Frankly bigger news is that the Chinese are forcibly shutting down industry on the mainland because they don't have enough power. This is expected to further push up the price of aluminium (China produces about 20% of the world's supply at the moment) which, on top of an alreay 30 some % rise this year, may render my industry somewhat unviable in any case. You may see the first plastic unitised facades before long, or perhaps this will precipitate a leap forward in construction materials technology and we'll all be living in carbonfibre shells by the end of the decade. Top.

8.20, so I should go get ready for work.

Bomber out

Monday, August 23, 2004

Good luck mate

Dave leaves for Oz tomorrow, his heavy lifter plane is on standby and the local retail association Sydney has been warned of his impending arrival and has stocked up on fags and pies.

Mate, good luck and remember not to let too much blood flow to your head, I hear sleeping under the bar is a good cure for that particular Ozzie complaint. Oh, yes, and watch the whinging, they're a bit sensitive about that.

Dave also told me he is looking for a new laptop, Cnet recommend the following.

Best gaming laptopDell Inspiron XPS Extreme Edition Loaded with the fastest desktop Pentium 4 processors, a big 15.4-inch display, a rich-sounding subwoofer, and a screaming 128MB ATI Mobility Radeon 9700 graphics chip, the Inspiron XPS is built for gamers. Predictably, battery life isn't great, and at 11.5 pounds, it's too heavy to take on the road regularly. But if you're a gamer who's at peace with keeping a laptop on your desk, this is the one to get.

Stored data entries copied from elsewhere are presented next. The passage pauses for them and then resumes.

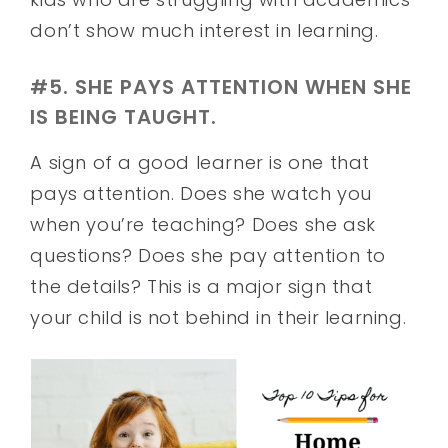
don’t show much interest in learning.
#5. SHE PAYS ATTENTION WHEN SHE
IS BEING TAUGHT.
A sign of a good learner is one that
pays attention. Does she watch you
when you’re teaching? Does she ask
questions? Does she pay attention to
the details? This is a major sign that
your child is not behind in their learning.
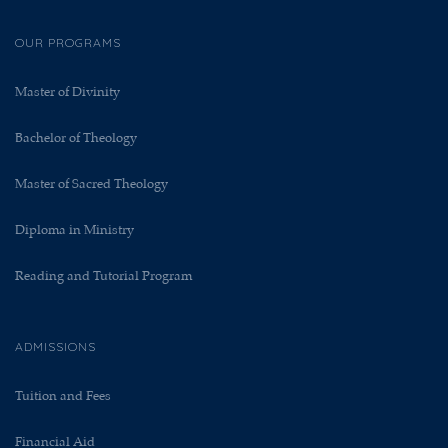
OUR PROGRAMS
Master of Divinity
Bachelor of Theology
Master of Sacred Theology
Diploma in Ministry
Reading and Tutorial Program
ADMISSIONS
Tuition and Fees
Financial Aid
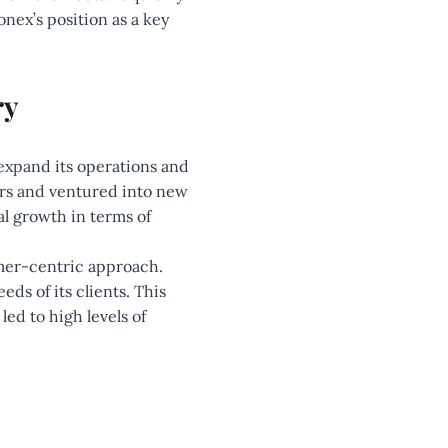
nex’s position as a key
ry
expand its operations and
ers and ventured into new
al growth in terms of
omer-centric approach.
s of its clients. This
ed to high levels of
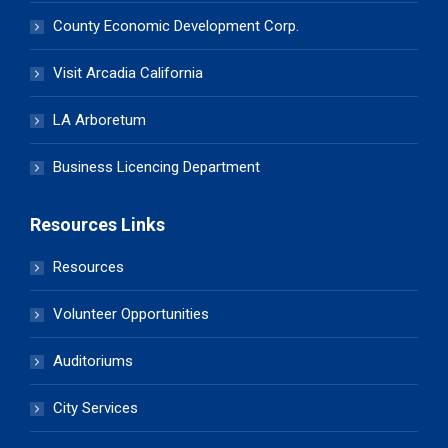
County Economic Development Corp.
Visit Arcadia California
LA Arboretum
Business Licencing Department
Resources Links
Resources
Volunteer Opportunities
Auditoriums
City Services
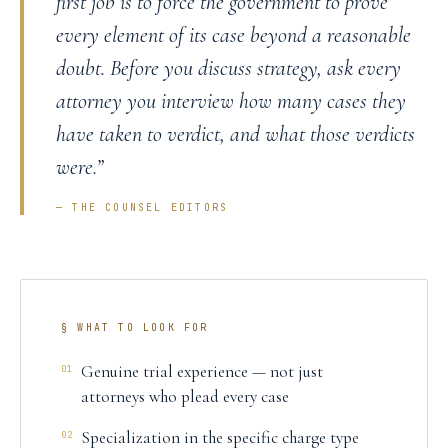
first job is to force the government to prove
every element of its case beyond a reasonable
doubt. Before you discuss strategy, ask every
attorney you interview how many cases they
have taken to verdict, and what those verdicts
were.
”
— THE COUNSEL EDITORS
§ WHAT TO LOOK FOR
Genuine trial experience — not just
01
attorneys who plead every case
Specialization in the specific charge type
02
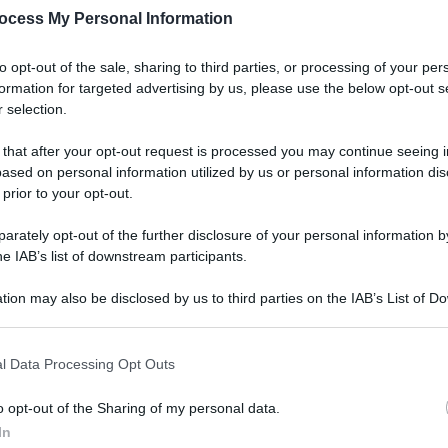
ocess My Personal Information
to opt-out of the sale, sharing to third parties, or processing of your per
formation for targeted advertising by us, please use the below opt-out s
 selection.
Lifest
Dal 
 that after your opt-out request is processed you may continue seeing i
bag
ased on personal information utilized by us or personal information dis
riv
 prior to your opt-out.
rately opt-out of the further disclosure of your personal information by
he IAB’s list of downstream participants.
tion may also be disclosed by us to third parties on the IAB’s List of 
 that may further disclose it to other third parties.
Ester
 that this website/app uses one or more Google services and may gath
Perc
l Data Processing Opt Outs
including but not limited to your visit or usage behaviour. You may click 
mos
 to Google and its third-party tags to use your data for below specifi
o opt-out of the Sharing of my personal data.
ogle consent section.
In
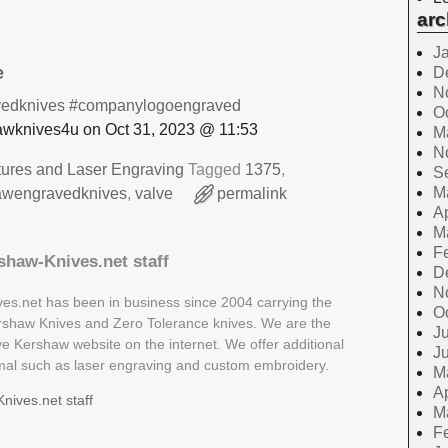
arc
J
e
D
N
edknives
#companylogoengraved
O
wknives4u on Oct 31, 2023 @ 11:53
M
N
tures and Laser Engraving
Tagged
1375
,
S
M
awengravedknives
,
valve
permalink
Ap
M
F
shaw-Knives.net staff
D
N
es.net has been in business since 2004 carrying the
O
Kershaw Knives and Zero Tolerance knives. We are the
Ju
ive Kershaw website on the internet. We offer additional
J
rmal such as laser engraving and custom embroidery.
M
Ap
nives.net staff
M
F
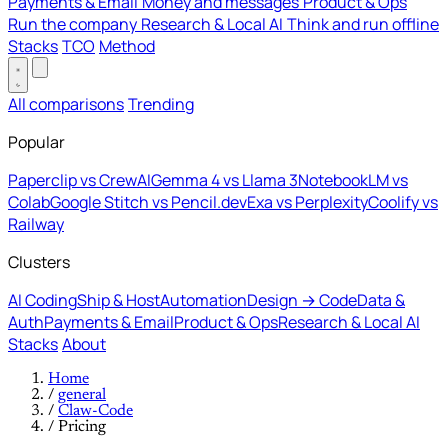
Payments & Email
Money and messages
Product & Ops
Run the company
Research & Local AI
Think and run offline
Stacks
TCO
Method
All comparisons
Trending
Popular
Paperclip vs CrewAI
Gemma 4 vs Llama 3
NotebookLM vs
Colab
Google Stitch vs Pencil.dev
Exa vs Perplexity
Coolify vs
Railway
Clusters
AI Coding
Ship & Host
Automation
Design → Code
Data &
Auth
Payments & Email
Product & Ops
Research & Local AI
Stacks
About
Home
/
general
/
Claw-Code
/
Pricing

The same article covers the best of everything (from the CNet perspective of stuff available in the states) but "best laptop / PC for downloading prawn" doesn't seem to have made the cut.

Bomber out

Sunday, August 22, 2004

The shandy drinker is back in the saddle

Dave's notes regarding Bubble's and my relative drinking prowess notwithstanding (coz he's right) I do recall going home on Friday because that's when Dave left; not the other way round. Any possible contention that he then went out again or was in any significant way less drunk than me, while believable at first glance, don't stand up to close examination.

The Ruth Chris trip on Saturday sounds like I missed out, though. I've still never been there and am consrtantly advised by folks with waistlines I can only aspire to, that they represent the best steaks in town.

Onto important matters, though, and we've got a solution to the HK sevens ticket fiasco. Seems that DP was absolutely correct when he said that members of the HKRFU get guaranteed tickets. 500 HK$ to join and your first year subs (250/ year subsequently) and you will receive an order form for 2 tickets per member sometime in September. The form is here.

Otherwise you could book through an agent, but I expect the premium on the tickets will be higher. Any e\wanting acommodation at Chez Bomble next March. Get yer orders in now.